As far as basic principles go, the news is good. Nearly all manufacturers surveyed think FDA is doing a good job and believe that the purpose and goals of MDUFMA are worth supporting. FDA guidances received praise fo r helping firms craft better applications. The Office of Combination Products (OCP), which was created by MDUFMA, drew accolades as well.

But what is troubling is that almost 70% of respondents do not perceive that MDUFMA has resulted in significant improvements in the predictability and timeliness of device reviews. And most do not think that user fees have produced an adequate return on investment.

What industry wants, the report states, is the measurement of total product review time. This, and not cycle goals or decision goals, is believed to be the metric that can best prove whether MDUFMA is meeting its intended purpose.

By putting so much focus on the milestones that occur at the end of the regulatory submission process, CDRH has sacrificed its ability to communicate with industry early and often, according to the report. Industry also perceives that reviewers have resorted to delaying tactics to stop the clock on review times and have been less willing to resolve minor questions informally. “Industry representatives believe that these unintended consequences precipitate substantial and avoidable delays and inefficiencies in the review process, contributing to greater overall resource requirements for product development,” the report states.

What can be done about this? Tracking cumulative FDA review time or total time to market is the industry suggestion with the most priority, according to the report. Others include the following:

• Do not divert user fees to subsidize CDRH activities that don't improve the timeliness and quality of premarket reviews.

• Allow stopping the clock even when a reviewer needs only minimal additional information. This would encourage more informal communication.

• Be more flexible in scheduling early meetings with industry. This could save time later on in the process.

• Chart the data so that they clearly link the investment from user fees to CDRH performance improvement.

• Provide more timely and detailed information about user-fee increases. This will help firms with product planning.

• Improve training programs for reviewers and hire staff with more hands-on experience. A more-structured skills-development approach might be needed.

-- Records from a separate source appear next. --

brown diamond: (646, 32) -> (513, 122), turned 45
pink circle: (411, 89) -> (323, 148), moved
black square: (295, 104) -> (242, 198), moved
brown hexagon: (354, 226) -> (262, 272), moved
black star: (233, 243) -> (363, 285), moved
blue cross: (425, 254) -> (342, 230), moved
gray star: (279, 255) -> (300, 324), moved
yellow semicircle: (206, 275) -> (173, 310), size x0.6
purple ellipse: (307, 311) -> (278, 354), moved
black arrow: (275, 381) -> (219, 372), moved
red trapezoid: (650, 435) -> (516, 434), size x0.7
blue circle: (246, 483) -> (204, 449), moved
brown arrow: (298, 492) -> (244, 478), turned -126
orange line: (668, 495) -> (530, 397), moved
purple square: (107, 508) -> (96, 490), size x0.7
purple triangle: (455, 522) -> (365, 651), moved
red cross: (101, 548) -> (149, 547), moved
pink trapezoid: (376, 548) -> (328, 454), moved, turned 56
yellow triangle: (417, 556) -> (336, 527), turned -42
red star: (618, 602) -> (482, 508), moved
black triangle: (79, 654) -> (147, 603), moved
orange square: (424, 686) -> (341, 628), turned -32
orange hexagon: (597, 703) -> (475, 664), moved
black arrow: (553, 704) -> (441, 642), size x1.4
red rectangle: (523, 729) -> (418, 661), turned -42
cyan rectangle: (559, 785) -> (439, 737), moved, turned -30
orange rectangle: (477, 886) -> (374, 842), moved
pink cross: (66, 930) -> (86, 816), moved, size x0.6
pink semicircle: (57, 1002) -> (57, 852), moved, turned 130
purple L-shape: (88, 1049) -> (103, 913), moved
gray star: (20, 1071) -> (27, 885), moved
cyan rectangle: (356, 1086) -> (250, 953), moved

• Draft and review guidance documents more quickly and efficiently.

• Increase the staff of OCP, strengthen its authority, and enhance its ability to coordinate among the centers.

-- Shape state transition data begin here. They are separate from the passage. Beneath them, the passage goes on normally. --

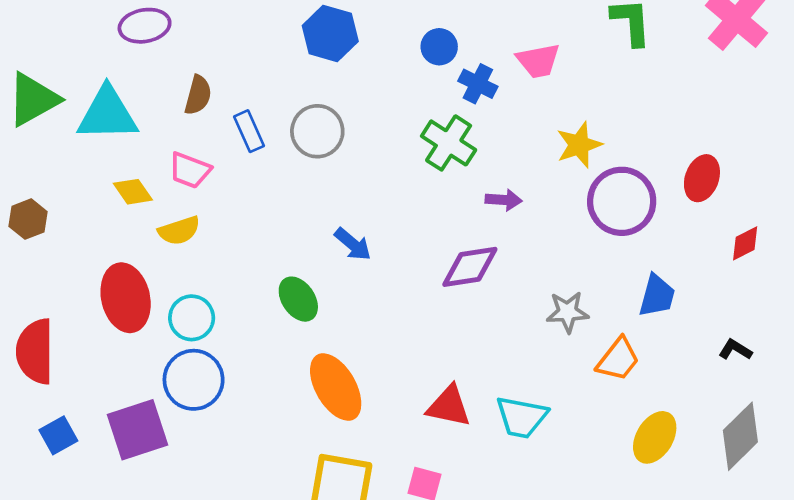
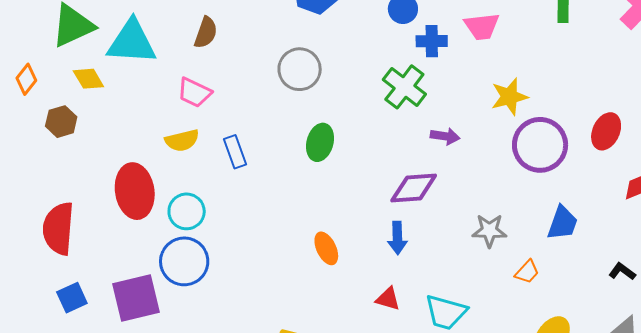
blue cross: (478, 84) -> (432, 41), turned -32
blue rectangle: (249, 131) -> (235, 152), moved
yellow diamond: (133, 192) -> (88, 79), moved
blue arrow: (353, 244) -> (397, 238), moved, turned 44
green ellipse: (298, 299) -> (320, 142), moved, turned 45
orange trapezoid: (618, 359) -> (527, 272), size x0.7
orange ellipse: (336, 387) -> (326, 248), moved, size x0.6
red triangle: (449, 406) -> (388, 299), size x0.7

FDA and industry have used great teamwork to make MDUFMA work so far. A good portion of its success in the future may be out of its hands—if Congress won't appropriate the funds it promises, the program simply is not going to achieve most of its intended purposes. But the other portion depends on the same kind of teamwork shown so far, or better. The Lewin Group report reveals some industry ideas that will enhance teamwork. FDA and Congress need to consider them very seriously.